From library screening of synthetic antimicrobial peptides, an O-allyltyrosine-based tripeptide was identified to possess inhibitory activity against HIV-1 integrase (IN) exhibiting an IC50 value of 17.5 μM in a combination 3′-processing and strand transfer microtitre plate assay. The tripeptide was subjected to structure-activity relationship (SAR) studies with 28 peptides, incorporating an array of natural and non-natural amino acids. Resulting SAR analysis revealed the allyltyrosine residue was a key feature for IN inhibitory activity whilst incorporation of a lysine residue and extended hydrophilic chains bearing a terminal methyl ester was advantageous. Addition of hydrophobic aromatic moieties to the N-terminal of the scaffold afforded compounds with improved inhibitory activity. Consolidation of these functionalities lead to the development of the tripeptide 96 which specifically inhibited the IN strand-transfer reaction with an IC50 value of 2.5 μM.

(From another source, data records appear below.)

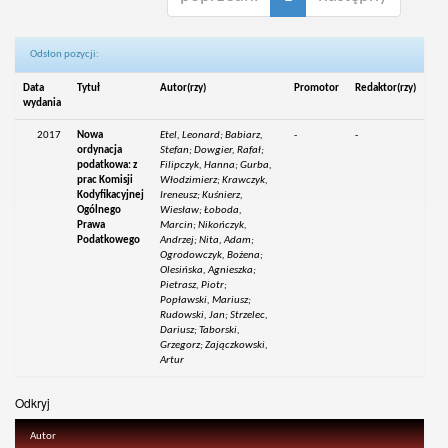
Odsłon pozycji:
Data
Tytuł
Autor(rzy)
Promotor
Redaktor(rzy)
wydania
2017
Nowa
Etel, Leonard; Babiarz,
-
-
ordynacja
Stefan; Dowgier, Rafał;
podatkowa: z
Filipczyk, Hanna; Gurba,
prac Komisji
Włodzimierz; Krawczyk,
Kodyfikacyjnej
Ireneusz; Kuśnierz,
Ogólnego
Wiesław; Łoboda,
Prawa
Marcin; Nikończyk,
Podatkowego
Andrzej; Nita, Adam;
Ogrodowczyk, Bożena;
Olesińska, Agnieszka;
Pietrasz, Piotr;
Popławski, Mariusz;
Rudowski, Jan; Strzelec,
Dariusz; Taborski,
Grzegorz; Zajączkowski,
Artur
Odkryj
Autor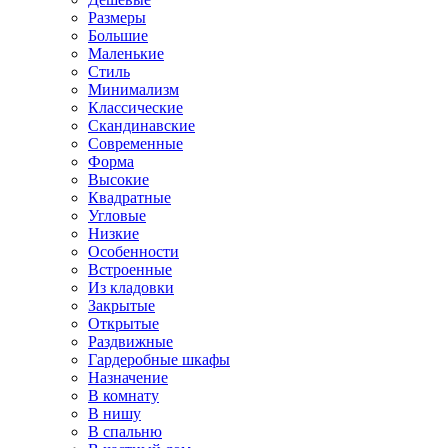
Размеры
Большие
Маленькие
Стиль
Минимализм
Классические
Скандинавские
Современные
Форма
Высокие
Квадратные
Угловые
Низкие
Особенности
Встроенные
Из кладовки
Закрытые
Открытые
Раздвижные
Гардеробные шкафы
Назначение
В комнату
В нишу
В спальню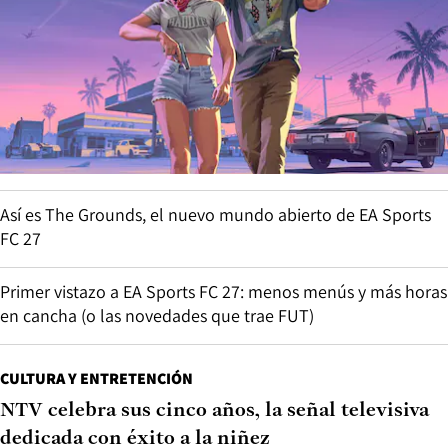
Así es The Grounds, el nuevo mundo abierto de EA Sports
FC 27
Primer vistazo a EA Sports FC 27: menos menús y más horas
en cancha (o las novedades que trae FUT)
CULTURA Y ENTRETENCIÓN
NTV celebra sus cinco años, la señal televisiva
dedicada con éxito a la niñez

Synthesis of N-benzyl- and N-phenyl-2-amino-4,5-dihydrothiazoles and thioureas and evaluation as modulators of the isoforms of nitric oxide synthase

Inhibition of the isoforms of nitric oxide synthase (NOS) has important applications in therapy of several diseases, including cancer. Using 1400W [N-(3-aminomethylbenzyl)acetamidine], thiocitrulline and N δ-(4,5-dihydrothiazol-2-yl)ornithine as lead compounds, series of N-benzyl- and N-phenyl-2-amino-4,5-dihydrothiazoles and thioureas were designed as inhibitors of NOS. Ring-substituted benzyl and phenyl isothiocyanates were synthesised by condensation of the corresponding amines with thiophosgene and addition of ammonia gave the corresponding thioureas in high yields. The substituted 2-amino-4,5-dihydrothiazoles were approached by two routes. Treatment of simple benzylamines with 2-methylthio-4,5-dihydrothiazole at 180 °C afforded the corresponding 2-benzylamino-4,5-dihydrothiazoles. For less nucleophilic amines and those carrying more thermally labile substituents, the 4,5-dihydrothiazoles were approached by acid-catalysed cyclisation of N-(2-hydroxyethyl)thioureas. This cyclisation was shown to proceed by an SN2-like process. Modest inhibitory activity was shown by most of the thioureas and 4,5-dihydrothiazoles, with N-(3-aminomethylphenyl)thiourea (IC50=13 μM vs rat neuronal NOS and IC50=23 μM vs rat inducible NOS) and 2-(3-aminomethylphenylamino)-4,5-dihydrothiazole (IC50=13 μM vs rat neuronal NOS and IC50=19 μM vs human inducible NOS) being the most potent. Several thioureas and 4,5-dihydrothiazoles were found to stimulate the activity of human inducible NOS in a time-dependent manner.